Entorno a la celebración del Día Internacional contra la Violencia de Género, concedo la necesidad de manifestarnos por las mujeres muertas pero, sobre todo, me pregunto por las mujeres muertas en vida, esas mujeres que, cada día, en la presunta seguridad de su hogar, en su entorno familiar y laboral, sufren pequeñas muertes: del ánimo, de la voluntad, de la dignidad.

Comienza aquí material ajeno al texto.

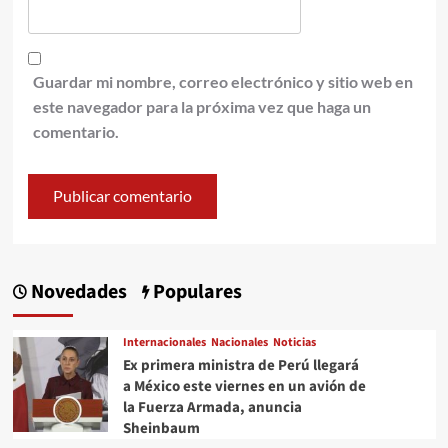
Guardar mi nombre, correo electrónico y sitio web en
este navegador para la próxima vez que haga un
comentario.
Novedades
Populares
Internacionales
Nacionales
Noticias
Ex primera ministra de Perú llegará
a México este viernes en un avión de
la Fuerza Armada, anuncia
Sheinbaum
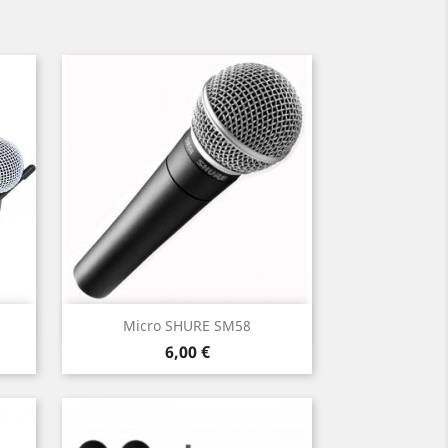
Aperçu rapide

Micro SHURE SM58
Prix
6,00 €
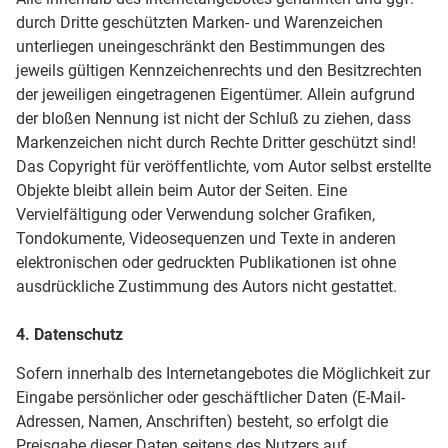
durch Dritte geschützten Marken- und Warenzeichen
unterliegen uneingeschränkt den Bestimmungen des
jeweils gültigen Kennzeichenrechts und den Besitzrechten
der jeweiligen eingetragenen Eigentümer. Allein aufgrund
der bloßen Nennung ist nicht der Schluß zu ziehen, dass
Markenzeichen nicht durch Rechte Dritter geschützt sind!
Das Copyright für veröffentlichte, vom Autor selbst erstellte
Objekte bleibt allein beim Autor der Seiten. Eine
Vervielfältigung oder Verwendung solcher Grafiken,
Tondokumente, Videosequenzen und Texte in anderen
elektronischen oder gedruckten Publikationen ist ohne
ausdrückliche Zustimmung des Autors nicht gestattet.
4. Datenschutz
Sofern innerhalb des Internetangebotes die Möglichkeit zur
Eingabe persönlicher oder geschäftlicher Daten (E-Mail-
Adressen, Namen, Anschriften) besteht, so erfolgt die
Preisgabe dieser Daten seitens des Nutzers auf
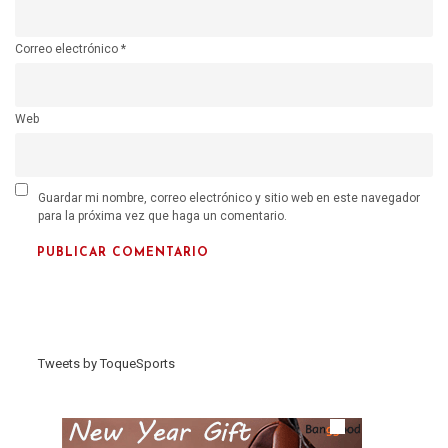
Correo electrónico
*
Web
Guardar mi nombre, correo electrónico y sitio web en este navegador
para la próxima vez que haga un comentario.
Tweets by ToqueSports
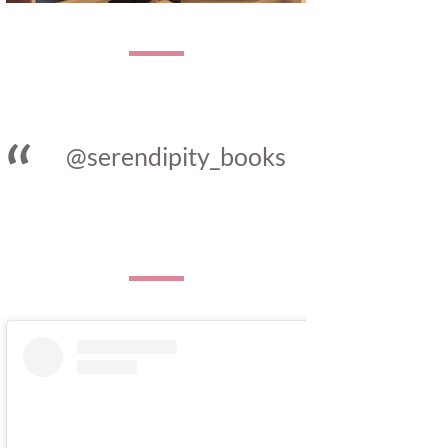
@serendipity_books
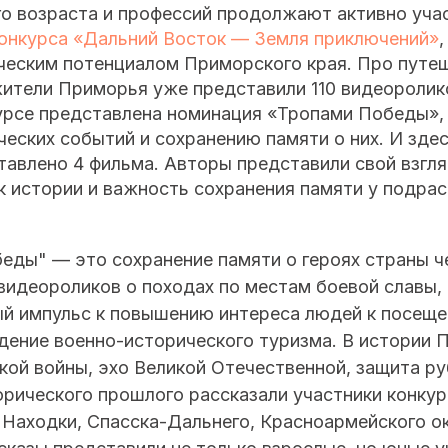
о возраста и профессий продолжают активно уча
конкурса «Дальний Восток — Земля приключений»
ическим потенциалом Приморского края. Про путе
жители Приморья уже представили 110 видеоролик
курсе представлена номинация «Тропами Победы»,
еских событий и сохранению памяти о них. И зде
авлено 4 фильма. Авторы представили свой взгл
к истории и важность сохранения памяти у подра
еды" — это сохранение памяти о героях страны ч
видеороликов о походах по местам боевой славы,
й импульс к повышению интереса людей к посеще
дение военно-исторического туризма. В истории 
кой войны, эхо Великой Отечественной, защита ру
орического прошлого рассказали участники конкур
 Находки, Спасска-Дальнего, Красноармейского ок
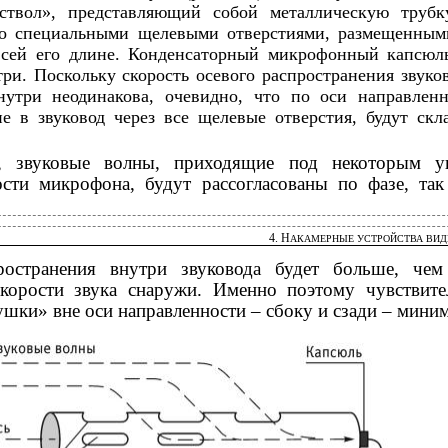
ствол», представляющий собой металлическую трубк
 со специальными щелевыми отверстиями, размещенны
всей его длине. Конденсаторный микрофонный капсюл
три. Поскольку скорость осевого распространения звуко
нутри неодинакова, очевидно, что по оси направлен
 в звуковод через все щелевые отверстия, будут скл
т, звуковые волны, приходящие под некоторым у
ости микрофона, будут рассогласованы по фазе, так
4. Н
АКАМЕРНЫЕ УСТРОЙСТВА ВИ
ространения внутри звуковода будет больше, чем
корости звука снаружи. Именно поэтому чувствите
шки» вне оси направленности – сбоку и сзади – миним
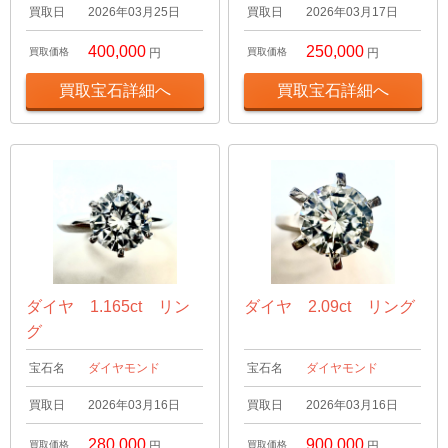
買取日
2026年03月25日
買取日
2026年03月17日
400,000
250,000
買取価格
円
買取価格
円
買取宝石詳細へ
買取宝石詳細へ
ダイヤ 1.165ct リン
ダイヤ 2.09ct リング
グ
宝石名
ダイヤモンド
宝石名
ダイヤモンド
買取日
2026年03月16日
買取日
2026年03月16日
280,000
900,000
買取価格
円
買取価格
円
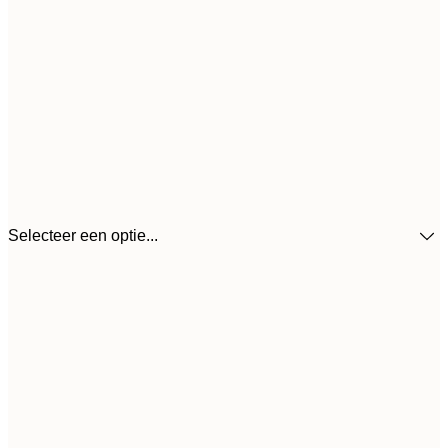
Selecteer een optie...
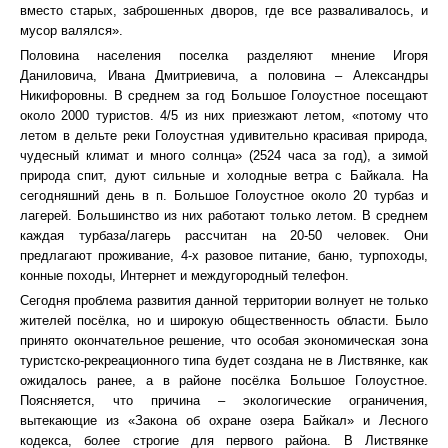
вместо старых, заброшенных дворов, где все разваливалось, и
мусор валялся».
Половина населения поселка разделяют мнение Игоря
Даниловича, Ивана Дмитриевича, а половина – Александры
Никифоровны. В среднем за год Большое Голоустное посещают
около 2000 туристов. 4/5 из них приезжают летом, «потому что
летом в дельте реки Голоустная удивительно красивая природа,
чудесный климат и много солнца» (2524 часа за год), а зимой
природа спит, дуют сильные и холодные ветра с Байкала. На
сегодняшний день в п. Большое Голоустное около 20 турбаз и
лагерей. Большинство из них работают только летом. В среднем
каждая турбаза/лагерь рассчитан на 20-50 человек. Они
предлагают проживание, 4-х разовое питание, баню, турпоходы,
конные походы, Интернет и междугородный телефон.
Сегодня проблема развития данной территории волнует не только
жителей посёлка, но и широкую общественность области. Было
принято окончательное решение, что особая экономическая зона
туристско-рекреационного типа будет создана не в Листвянке, как
ожидалось ранее, а в районе посёлка Большое Голоустное.
Поясняется, что причина – экологические ограничения,
вытекающие из «Закона об охране озера Байкал» и Лесного
кодекса, более строгие для первого района. В Листвянке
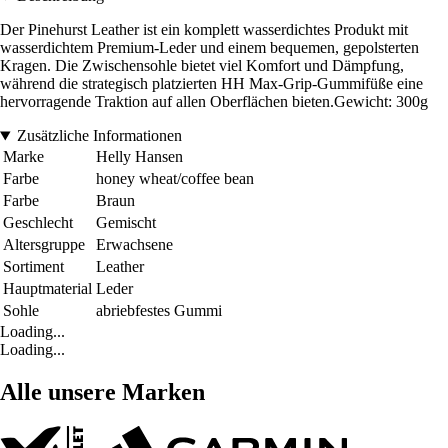
Der Pinehurst Leather ist ein komplett wasserdichtes Produkt mit
wasserdichtem Premium-Leder und einem bequemen, gepolsterten
Kragen. Die Zwischensohle bietet viel Komfort und Dämpfung,
während die strategisch platzierten HH Max-Grip-Gummifüße eine
hervorragende Traktion auf allen Oberflächen bieten.Gewicht: 300g
Zusätzliche Informationen
Marke
Helly Hansen
Farbe
honey wheat/coffee bean
Farbe
Braun
Geschlecht
Gemischt
Altersgruppe
Erwachsene
Sortiment
Leather
Hauptmaterial
Leder
Sohle
abriebfestes Gummi
Loading...
Loading...
Alle unsere Marken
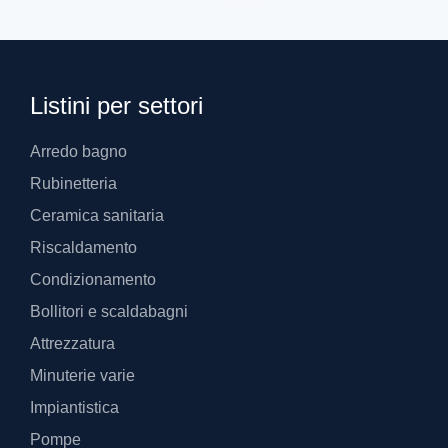
Listini per settori
Arredo bagno
Rubinetteria
Ceramica sanitaria
Riscaldamento
Condizionamento
Bollitori e scaldabagni
Attrezzatura
Minuterie varie
Impiantistica
Pompe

Me pregunto también por esas supervivientes que somos todas de las miserias machistas cotidianas y resuelvo que es en las pequeñas prácticas individuales de cada día donde reside el germen del cambio. Es en la panadería, en el bar de la esquina, en los chats de wsp del colegio, en Facebook y en Instagram donde nuestra aportación particular, la de hombres y mujeres, en su pequeñísima expresión, adquiere una dimensión de auténtica talla: dejemos de reír y compartir los chistes y las bromas machistas, dejemos de cerrar los ojos a los comentarios discriminatorios, a las burlas sobre el aspecto físico, a las ironías y sarcasmos acerca del lugar que las mujeres ocupan en la oficina, a las mofas sobre el corte de pelo o la vestimenta de compañeras y desconocidas pero, sobre todo, dejemos de guardar silencio. Digamos: eso que dices no me gusta y no lo comparto. No callemos ni por cortesía, ni por vergüenza, ni por temor porque es en nuestras acciones del día a día donde damos la medida de nuestra talla humana y nuestro compromiso con un mundo mejor para mujeres y hombres.